Эта прагма не влияет на операции ввода-вывода. Ни меняет внутреннее
представление строк, только их интерпретацию. Есть еще
несколько мест, где Юникод не полностью поддерживается, например, в
именах файлов.

=item Входные и выходные Слои (Layers)

Perl knows when a filehandle uses Perl's internal Unicode encodings
(UTF-8, or UTF-EBCDIC if in EBCDIC) if the filehandle is opened with
the ":encoding(utf8)" layer.  Other encodings can be converted to Perl's
encoding on input or from Perl's encoding on output by use of the
":encoding(...)"  layer.  See L<open>.

To indicate that Perl source itself is in UTF-8, use C<use utf8;>.

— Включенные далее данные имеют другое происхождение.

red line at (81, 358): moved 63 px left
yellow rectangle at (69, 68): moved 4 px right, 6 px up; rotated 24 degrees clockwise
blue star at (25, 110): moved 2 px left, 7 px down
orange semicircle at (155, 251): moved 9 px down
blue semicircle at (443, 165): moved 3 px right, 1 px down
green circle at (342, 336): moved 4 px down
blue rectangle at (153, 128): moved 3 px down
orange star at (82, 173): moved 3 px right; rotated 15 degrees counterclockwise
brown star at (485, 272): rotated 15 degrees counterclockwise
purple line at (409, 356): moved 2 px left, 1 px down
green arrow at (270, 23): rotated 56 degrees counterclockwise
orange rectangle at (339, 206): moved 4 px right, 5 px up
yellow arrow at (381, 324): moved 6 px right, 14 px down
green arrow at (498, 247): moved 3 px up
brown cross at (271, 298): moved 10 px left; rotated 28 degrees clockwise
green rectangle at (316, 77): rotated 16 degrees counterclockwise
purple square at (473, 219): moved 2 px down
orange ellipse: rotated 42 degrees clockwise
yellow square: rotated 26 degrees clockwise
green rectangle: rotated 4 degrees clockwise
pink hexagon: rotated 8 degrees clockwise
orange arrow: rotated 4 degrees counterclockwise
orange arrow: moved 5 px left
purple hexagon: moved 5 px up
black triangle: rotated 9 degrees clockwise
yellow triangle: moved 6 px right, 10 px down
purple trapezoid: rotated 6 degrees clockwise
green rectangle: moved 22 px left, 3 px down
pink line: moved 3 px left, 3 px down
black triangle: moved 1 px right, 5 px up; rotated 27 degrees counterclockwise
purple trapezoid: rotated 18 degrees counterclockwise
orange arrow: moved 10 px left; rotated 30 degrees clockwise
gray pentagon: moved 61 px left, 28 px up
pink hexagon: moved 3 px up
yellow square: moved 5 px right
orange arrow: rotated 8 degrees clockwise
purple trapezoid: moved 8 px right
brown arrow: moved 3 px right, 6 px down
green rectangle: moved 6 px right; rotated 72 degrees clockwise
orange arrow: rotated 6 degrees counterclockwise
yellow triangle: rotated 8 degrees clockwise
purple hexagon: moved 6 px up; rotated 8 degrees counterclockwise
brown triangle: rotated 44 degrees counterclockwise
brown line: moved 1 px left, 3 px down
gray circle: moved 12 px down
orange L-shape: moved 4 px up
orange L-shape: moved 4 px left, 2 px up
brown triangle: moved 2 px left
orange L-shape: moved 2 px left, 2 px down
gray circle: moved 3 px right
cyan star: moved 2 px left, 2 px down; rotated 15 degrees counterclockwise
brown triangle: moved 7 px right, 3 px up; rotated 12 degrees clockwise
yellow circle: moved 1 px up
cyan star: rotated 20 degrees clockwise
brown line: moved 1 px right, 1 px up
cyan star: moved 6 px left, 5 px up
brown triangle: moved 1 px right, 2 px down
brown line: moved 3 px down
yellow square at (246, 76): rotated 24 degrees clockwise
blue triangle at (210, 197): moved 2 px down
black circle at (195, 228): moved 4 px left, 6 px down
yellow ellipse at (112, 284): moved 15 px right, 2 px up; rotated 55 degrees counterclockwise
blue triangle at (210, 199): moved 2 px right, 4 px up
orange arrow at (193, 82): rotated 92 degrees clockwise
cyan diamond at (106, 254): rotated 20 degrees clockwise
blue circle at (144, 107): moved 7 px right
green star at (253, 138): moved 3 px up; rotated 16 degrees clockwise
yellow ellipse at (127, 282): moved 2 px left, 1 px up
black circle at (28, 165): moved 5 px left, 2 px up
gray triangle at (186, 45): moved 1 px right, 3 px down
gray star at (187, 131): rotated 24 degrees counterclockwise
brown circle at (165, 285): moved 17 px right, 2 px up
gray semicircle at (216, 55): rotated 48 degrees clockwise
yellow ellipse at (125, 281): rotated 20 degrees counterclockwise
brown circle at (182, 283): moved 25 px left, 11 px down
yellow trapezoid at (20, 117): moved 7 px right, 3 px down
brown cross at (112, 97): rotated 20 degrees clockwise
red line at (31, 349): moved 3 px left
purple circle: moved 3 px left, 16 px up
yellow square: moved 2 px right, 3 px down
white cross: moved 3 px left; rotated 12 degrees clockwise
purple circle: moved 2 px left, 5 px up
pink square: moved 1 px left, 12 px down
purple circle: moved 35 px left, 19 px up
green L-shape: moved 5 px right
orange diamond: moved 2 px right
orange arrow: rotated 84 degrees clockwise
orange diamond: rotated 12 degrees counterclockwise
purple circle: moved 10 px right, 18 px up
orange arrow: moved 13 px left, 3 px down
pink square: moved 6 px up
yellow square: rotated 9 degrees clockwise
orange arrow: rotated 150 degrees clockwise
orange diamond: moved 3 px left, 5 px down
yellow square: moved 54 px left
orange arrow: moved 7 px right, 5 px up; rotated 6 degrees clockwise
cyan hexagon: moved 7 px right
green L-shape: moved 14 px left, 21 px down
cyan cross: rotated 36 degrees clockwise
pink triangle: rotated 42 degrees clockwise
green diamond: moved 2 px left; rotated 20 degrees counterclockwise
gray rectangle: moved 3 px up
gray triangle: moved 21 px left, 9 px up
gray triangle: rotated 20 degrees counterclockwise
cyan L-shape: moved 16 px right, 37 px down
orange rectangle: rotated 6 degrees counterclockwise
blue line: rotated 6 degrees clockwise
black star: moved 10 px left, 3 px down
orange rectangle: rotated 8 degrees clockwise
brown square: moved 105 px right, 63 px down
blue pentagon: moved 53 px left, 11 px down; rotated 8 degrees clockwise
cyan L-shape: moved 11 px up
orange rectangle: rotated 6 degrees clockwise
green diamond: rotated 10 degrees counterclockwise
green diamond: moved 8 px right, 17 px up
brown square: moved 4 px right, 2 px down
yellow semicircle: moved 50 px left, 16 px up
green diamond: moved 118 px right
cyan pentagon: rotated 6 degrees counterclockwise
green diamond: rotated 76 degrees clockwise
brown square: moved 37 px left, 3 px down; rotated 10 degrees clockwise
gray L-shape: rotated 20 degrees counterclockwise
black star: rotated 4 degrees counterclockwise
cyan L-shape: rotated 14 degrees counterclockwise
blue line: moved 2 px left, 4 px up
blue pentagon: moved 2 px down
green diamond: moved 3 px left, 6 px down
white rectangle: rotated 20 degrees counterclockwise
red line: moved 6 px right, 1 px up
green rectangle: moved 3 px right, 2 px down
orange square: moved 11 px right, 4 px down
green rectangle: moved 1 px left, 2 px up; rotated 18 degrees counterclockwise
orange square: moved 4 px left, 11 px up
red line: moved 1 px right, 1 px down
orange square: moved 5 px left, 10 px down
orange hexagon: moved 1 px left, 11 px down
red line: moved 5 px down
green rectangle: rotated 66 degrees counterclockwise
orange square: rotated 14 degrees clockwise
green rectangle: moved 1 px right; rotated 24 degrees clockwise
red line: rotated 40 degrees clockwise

=item C<use utf8> still needed to enable UTF-8/UTF-EBCDIC in scripts

As a compatibility measure, the C<use utf8> pragma must be explicitly
included to enable recognition of UTF-8 in the Perl scripts themselves
(in string or regular expression literals, or in identifier names) on
ASCII-based machines or to recognize UTF-EBCDIC on EBCDIC-based
machines.  B<These are the only times when an explicit C<use utf8>
is needed.>  See L<utf8>.

=item BOM-marked scripts and UTF-16 scripts autodetected

If a Perl script begins marked with the Unicode BOM (UTF-16LE, UTF16-BE,
or UTF-8), or if the script looks like non-BOM-marked UTF-16 of either
endianness, Perl will correctly read in the script as Unicode.
(BOMless UTF-8 cannot be effectively recognized or differentiated from
ISO 8859-1 or other eight-bit encodings.)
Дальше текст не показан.